+++ RECORDS SHOWN

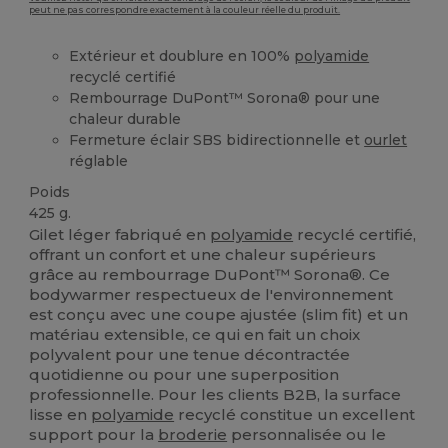
peut ne pas correspondre exactement à la couleur réelle du produit.
Extérieur et doublure en 100%
polyamide
recyclé certifié
Rembourrage DuPont™ Sorona® pour une
chaleur durable
Fermeture éclair SBS bidirectionnelle et
ourlet
réglable
Poids
425 g.
Gilet léger fabriqué en
polyamide
recyclé certifié,
offrant un confort et une chaleur supérieurs
grâce au rembourrage DuPont™ Sorona®. Ce
bodywarmer respectueux de l'environnement
est conçu avec une coupe ajustée (slim fit) et un
matériau extensible, ce qui en fait un choix
polyvalent pour une tenue décontractée
quotidienne ou pour une superposition
professionnelle. Pour les clients B2B, la surface
lisse en
polyamide
recyclé constitue un excellent
support pour la
broderie
personnalisée ou le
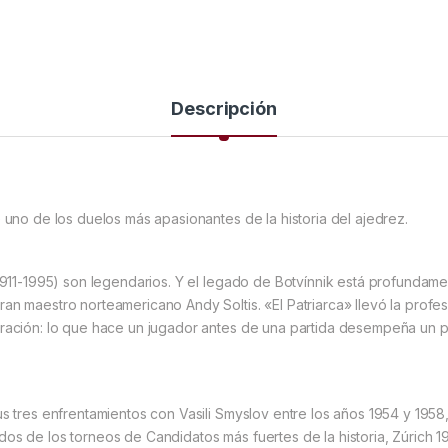
Descripción
e uno de los duelos más apasionantes de la historia del ajedrez.
 (1911-1995) son legendarios. Y el legado de Botvínnik está profunda
an maestro norteamericano Andy Soltis. «El Patriarca» llevó la profes
aración: lo que hace un jugador antes de una partida desempeña un p
s tres enfrentamientos con Vasili Smyslov entre los años 1954 y 1958,
os de los torneos de Candidatos más fuertes de la historia, Zúrich 19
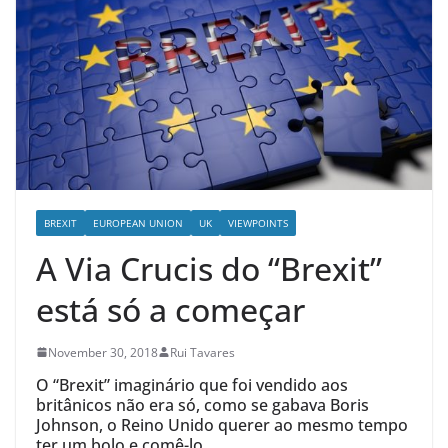
BREXIT
EUROPEAN UNION
UK
VIEWPOINTS
A Via Crucis do “Brexit”
está só a começar
November 30, 2018
Rui Tavares
O “Brexit” imaginário que foi vendido aos
britânicos não era só, como se gabava Boris
Johnson, o Reino Unido querer ao mesmo tempo
ter um bolo e comê-lo.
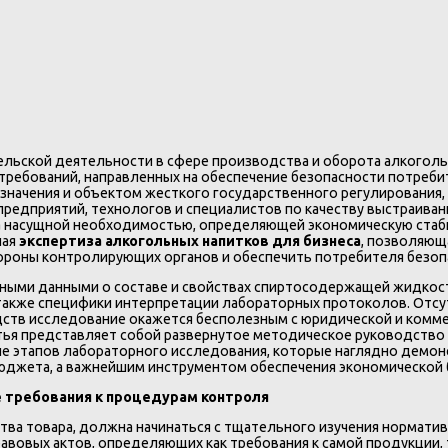
льской деятельности в сфере производства и оборота алкоголь
ребований, направленных на обеспечение безопасности потреби
 значения и объектом жесткого государственного регулирования
 предприятий, технологов и специалистов по качеству выстраив
 а насущной необходимостью, определяющей экономическую стаб
ная
экспертиза алкогольных напитков для бизнеса
, позволяющ
ороны контролирующих органов и обеспечить потребителя безоп
ными данными о составе и свойствах спиртосодержащей жидкост
 также специфики интерпретации лабораторных протоколов. Отсу
дств исследование окажется бесполезным с юридической и комме
тья представляет собой развернутое методическое руководство
ие этапов лабораторного исследования, которые наглядно демо
бюджета, а важнейшим инструментом обеспечения экономической 
е требования к процедурам контроля
ства товара, должна начинаться с тщательного изучения нормат
овых актов, определяющих как требования к самой продукции, та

++++++

■ **WHAT TO DO**: What is needed is an exact copy of each line from the top of the data above through the line containing "е требования к процедурам контроля", with no pictures.

■ **RESPONSE**:
peut ne pas correspondre exactement à la couleur réelle du produit.
Extérieur et doublure en 100%
polyamide
recyclé certifié
Rembourrage DuPont™ Sorona® pour une
chaleur durable
Fermeture éclair SBS bidirectionnelle et
ourlet
réglable
Poids
425 g.
Gilet léger fabriqué en
polyamide
recyclé certifié,
offrant un confort et une chaleur supérieurs
grâce au rembourrage DuPont™ Sorona®. Ce
bodywarmer respectueux de l'environnement
est conçu avec une coupe ajustée (slim fit) et un
matériau extensible, ce qui en fait un choix
polyvalent pour une tenue décontractée
quotidienne ou pour une superposition
professionnelle. Pour les clients B2B, la surface
lisse en
polyamide
recyclé constitue un excellent
support pour la
broderie
personnalisée ou le
Descripción
e uno de los duelos más apasionantes de la historia del ajedrez.
 (1911-1995) son legendarios. Y el legado de Botvínnik está profunda
an maestro norteamericano Andy Soltis. «El Patriarca» llevó la profes
aración: lo que hace un jugador antes de una partida desempeña un p
s tres enfrentamientos con Vasili Smyslov entre los años 1954 y 1958,
os de los torneos de Candidatos más fuertes de la historia, Zúrich 19
BREXIT
EUROPEAN UNION
UK
VIEWPOINTS
A Via Crucis do “Brexit”
está só a começar
November 30, 2018
Rui Tavares
O “Brexit” imaginário que foi vendido aos
britânicos não era só, como se gabava Boris
Johnson, o Reino Unido querer ao mesmo tempo
ter um bolo e comê-lo.
льской деятельности в сфере производства и оборота алкоголь
ребований, направленных на обеспечение безопасности потреби
 значения и объектом жесткого государственного регулирования
 предприятий, технологов и специалистов по качеству выстраив
 а насущной необходимостью, определяющей экономическую стаб
ная
экспертиза алкогольных напитков для бизнеса
, позволяющ
ороны контролирующих органов и обеспечить потребителя безоп
ными данными о составе и свойствах спиртосодержащей жидкост
 также специфики интерпретации лабораторных протоколов. Отсу
дств исследование окажется бесполезным с юридической и комме
тья представляет собой развернутое методическое руководство
ие этапов лабораторного исследования, которые наглядно демо
бюджета, а важнейшим инструментом обеспечения экономической 
е требования к процедурам контроля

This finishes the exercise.